The cyclooxygenase-2 (COX-2)/prostaglandin E2 pathway is known to play a pivotal role in carcinogenesis, thus inhibiting COX-2 may help to prevent lung cancer.

The 137 participants in this phase 2b, randomized, double-blind, placebo-controlled study were former smokers who had smoked at least 30 pack-years; quit and abstained from smoking for at least 1 year; had no evidence of major cardiovascular, renal, or hepatic abnormalities; and successfully completed bronchoscopy without evidence of cancer or other important findings. Participants were randomized in a 1:1 ratio to receive 6 months of celecoxib (400 mg orally twice each day) or placebo.

Celecoxib decreased the bronchial Ki-67 labeling index by an average of 34% after 6 months of treatment, while placebo increased the Ki-67 labeling index by 3.8%.

Celecoxib was associated with reduced or resolved CT-detected lung nodules. “Oral celecoxib is biologically active in both the central and peripheral respiratory epithelium. This is the first time the improvement of a central bronchial biomarker in response to a lung cancer chemopreventive agent has been linked to the favorable modulation of potential precursor lesions in the lungs,” said Dr. Mao.

Responders to celecoxib could be predicted by their baseline COX-2/15-PGDH ratio, which was 2.9-fold higher than the ratio in nonresponders. Dr.
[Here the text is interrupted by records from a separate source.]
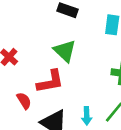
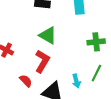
red L-shape: (50, 82) -> (42, 61), turned -35

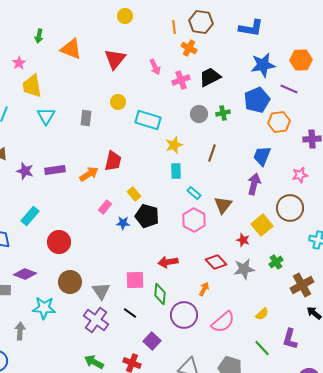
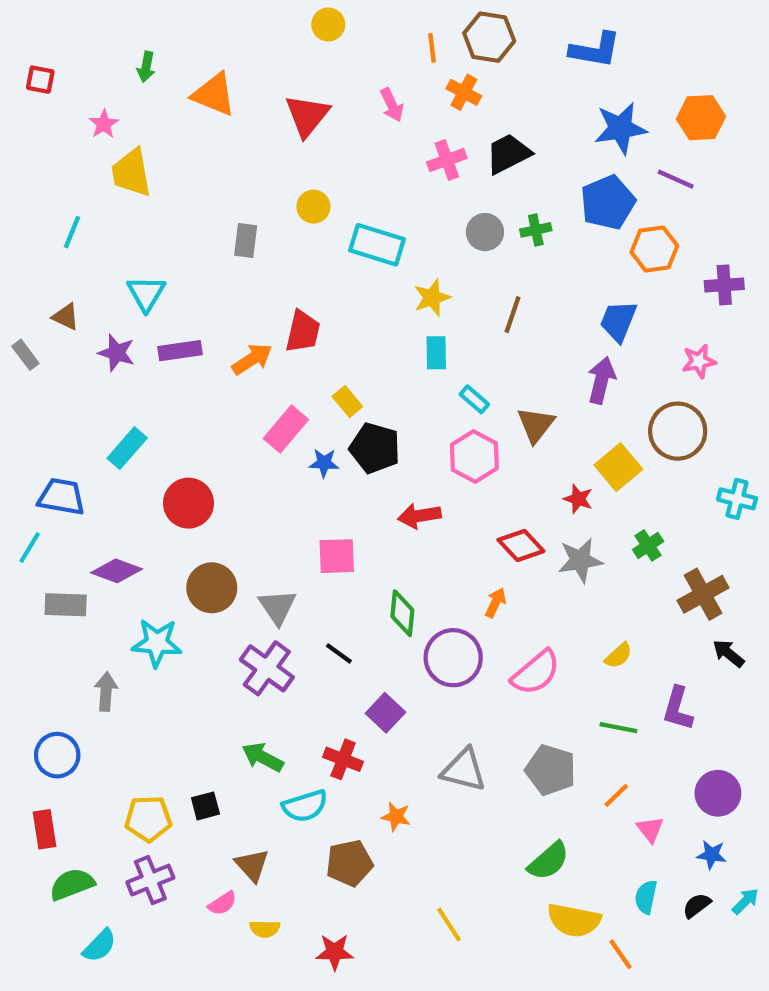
pink arrow: (155, 67) -> (392, 105), moved
cyan triangle: (46, 116) -> (146, 293), moved
pink rectangle: (105, 207) -> (286, 429), size x1.5
red arrow: (168, 262) -> (419, 516), moved
pink square: (135, 280) -> (337, 556), moved
green line: (262, 348) -> (618, 728), turned -36

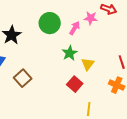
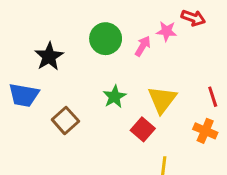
green star: (70, 53) -> (114, 97), moved
yellow triangle: (88, 64) -> (162, 100), size x1.5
Mao stated, “This is the first study to demonstrate that the expression of key enzymes for a molecular target may help predict an individual's responsiveness to a lung chemopreventive agent. These findings will help guide the development of a more focused, personalized approach and improve the selection of individuals that will more likely benefit in future lung cancer chemoprevention trials with celecoxib.”

This study was supported by the National Cancer Institute, and Pfizer Inc. supported study drugs and plasma celecoxib measurements.
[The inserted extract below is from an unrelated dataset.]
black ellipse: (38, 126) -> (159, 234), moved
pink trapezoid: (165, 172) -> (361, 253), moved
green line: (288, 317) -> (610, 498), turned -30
Low-Dose CT Screening Reduces Lung Cancer Mortality

According to research published June 29 in the New England Journal of Medicine by the National Lung Screening Trial Research Team, mortality from lung cancer showed a 20% relative reduction when screening with low-dose helical computed tomography was compared with screening by chest radiography.

The 53,454 study participants were between the ages of 55 and 74 years old, had a cigarette smoking history of at least 30 pack-years, and, if they had quit smoking, they had done so within the last 15 years. Participants were randomized to be screened by low-dose CT or by single-view posteroanterior chest radiography, and then were screened 3 times at 1-year follow-up intervals.
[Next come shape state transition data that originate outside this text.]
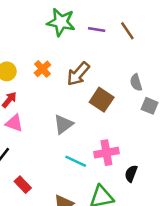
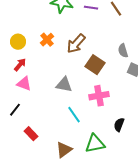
gray triangle: (63, 124) -> (64, 85), turned 48
pink cross: (106, 153) -> (99, 96), moved
cyan line: (76, 161) -> (74, 115), turned 30

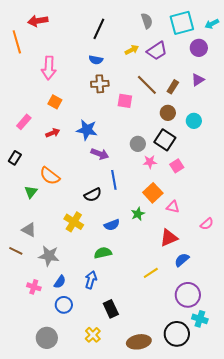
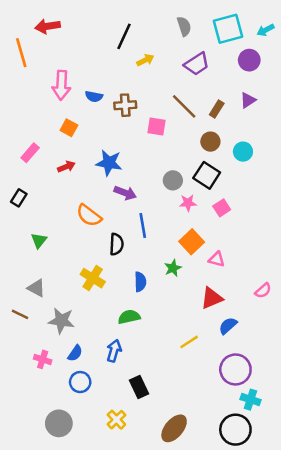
yellow arrow: (132, 50) -> (145, 60), moved
blue semicircle: (96, 60) -> (94, 96), moved
orange semicircle: (50, 176) -> (89, 215), moved
black semicircle: (93, 195) -> (116, 244), turned -60
pink semicircle: (207, 224) -> (263, 291), moved
blue semicircle: (112, 225) -> (140, 282), turned -70
black circle: (177, 334) -> (235, 430), moved
brown ellipse: (139, 342) -> (174, 428), turned -40

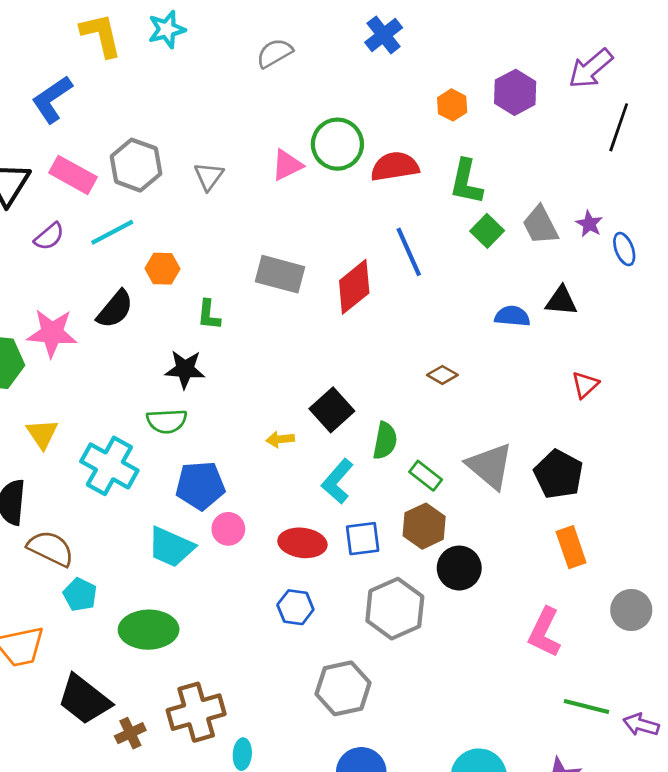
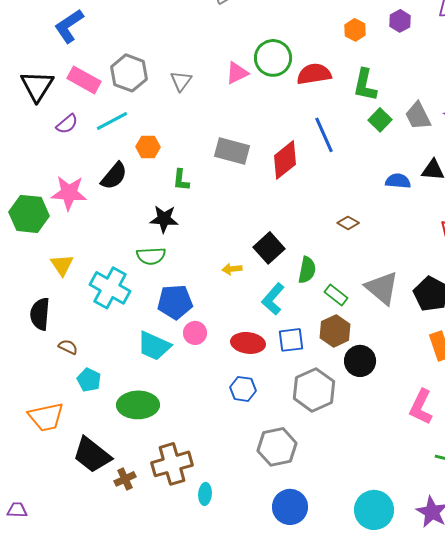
purple hexagon: (515, 92) -> (400, 21), size x0.7
brown semicircle: (51, 548) -> (68, 347), size x0.6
Mortality rates in the low-dose CT group due to lung cancer showed 247 deaths per 100,000 participants compared with 309 deaths per 100,000 in the radiography group.

“The findings show that CT screening reduces lung cancer mortality by 20 percent when compared with chest x-ray, giving physicians and patients better information than before on which to base their conversations about lung cancer screening. This study was very well designed in order to eliminate many of the weaknesses that affected other such studies,” explained Albert Rizzo, MD, American Lung Association Board Chair-Elect and a pulmonary and critical care physician.

The rate of positive tests in all 3 rounds of screening was higher in the low-dose CT group, with 39% of the low-dose CT group and 16% of the radiography group having at least one positive screening result. The positive results were false positives for 96.4% of those in the low-dose CT group and 94.5% of those in the radiography group.

“Questions remain about the cost effectiveness of screening, the amount of over-diagnosis in the study, whether populations with different risk profiles benefit from screening and how the results will translate to community settings,” said Dr. Rizzo. He stated that more research is needed to see the benefit in the community.

This trial was funded by the National Cancer Institute.